- Official name: Suat Uğurlu Dam
- Location: Samsun, Turkey
- Coordinates: 41°01′47″N 36°38′51″E﻿ / ﻿41.02972°N 36.64750°E
- Construction began: 1975
- Opening date: 1982
- Operator: State Hydraulic Works (DSİ)

Dam and spillways
- Impounds: Yeşilırmak
- Height: 51 m (167 ft)

Reservoir
- Creates: Lake Suat Uğurlu Dam

= Suat Uğurlu Dam =

The Suat Uğurlu Dam is a rock-fill dam for irrigation and hydro power purposes, located 24 km downstream of Hasan Uğurlu Dam on the River Yeşilırmak 13 km south of Çarşamba town and 25 km east of Samsun in northern Turkey. Originally, it was named the Bolahor Dam.

Suat Uğurlu died following an accident at the construction site of a dam project 24 km upstream together with her husband, an engineer at that site. While Ayvacık Dam was renamed after her husband's name Hasan Uğurlu, this dam was renamed in her memory.

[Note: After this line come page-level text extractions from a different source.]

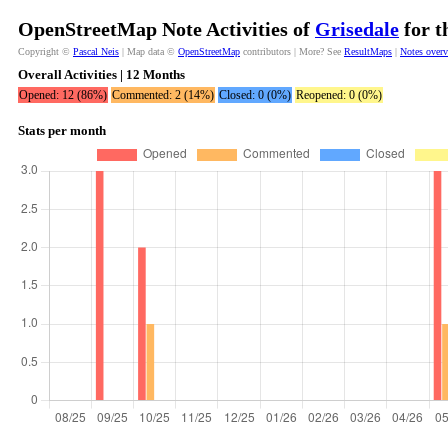
OpenStreetMap Note Activities of
Grisedale
for t
Copyright ©
Pascal Neis
| Map data ©
OpenStreetMap
contributors | More? See
ResultMaps
|
Notes over
Overall Activities | 12 Months
Opened: 12 (86%)
Commented: 2 (14%)
Closed: 0 (0%)
Reopened: 0 (0%)
Stats per month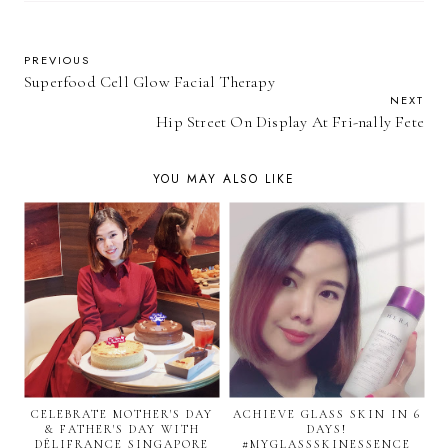
PREVIOUS
Superfood Cell Glow Facial Therapy
NEXT
Hip Street On Display At Fri-nally Fete
YOU MAY ALSO LIKE
CELEBRATE MOTHER'S DAY
ACHIEVE GLASS SKIN IN 6
& FATHER'S DAY WITH
DAYS!
DÉLIFRANCE SINGAPORE
#MYGLASSSKINESSENCE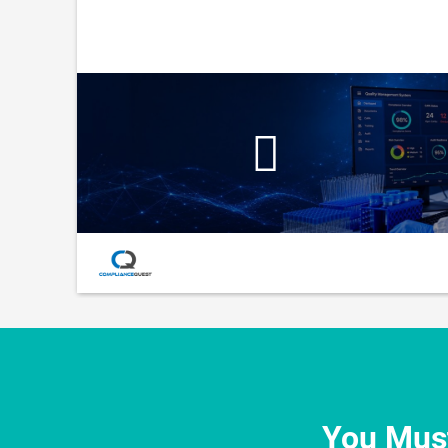
You Must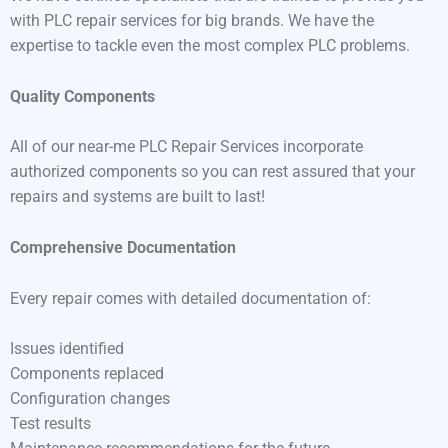
with PLC repair services for big brands. We have the
expertise to tackle even the most complex PLC problems.
Quality Components
All of our near-me PLC Repair Services incorporate
authorized components so you can rest assured that your
repairs and systems are built to last!
Comprehensive Documentation
Every repair comes with detailed documentation of:
Issues identified
Components replaced
Configuration changes
Test results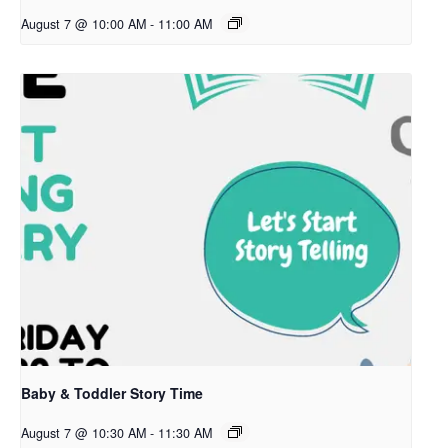
August 7 @ 10:00 AM
-
11:00 AM
Baby & Toddler Story Time
August 7 @ 10:30 AM
-
11:30 AM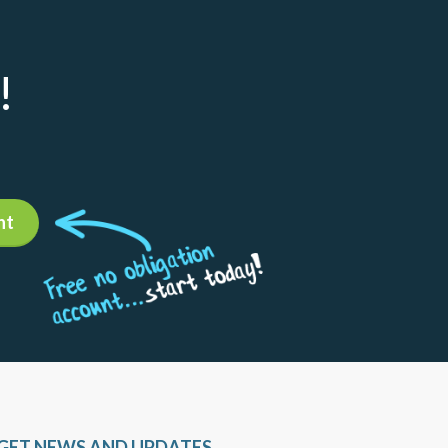
!
nt
GET NEWS AND UPDATES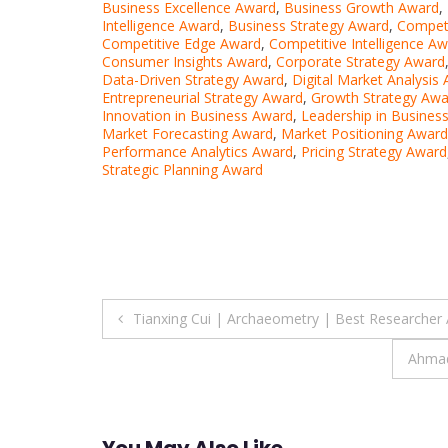
Business Excellence Award
,
Business Growth Award
,
Intelligence Award
,
Business Strategy Award
,
Competi
Competitive Edge Award
,
Competitive Intelligence A
Consumer Insights Award
,
Corporate Strategy Award
Data-Driven Strategy Award
,
Digital Market Analysis
Entrepreneurial Strategy Award
,
Growth Strategy Awa
Innovation in Business Award
,
Leadership in Busines
Market Forecasting Award
,
Market Positioning Award
Performance Analytics Award
,
Pricing Strategy Award
Strategic Planning Award
Post
Tianxing Cui | Archaeometry | Best Researcher
navigation
Ahmad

Having a dam volume of 2,151,000 m³, Suat Uğurlu Dam and hydro-electric power plant went in service in 1982. The dam has a storage volume of 182 billion m³ in a reservoir area at normal water surface elevation of 9.7 km^{2}. The storage of Suat Uğurlu Dam is little but controlled by Hasan Uğurlu Hydro Power Plant. The area irrigated by the dam is 83,312 ha. The power plant generates 46 MW electricity, for annual total generation of 273 GWh.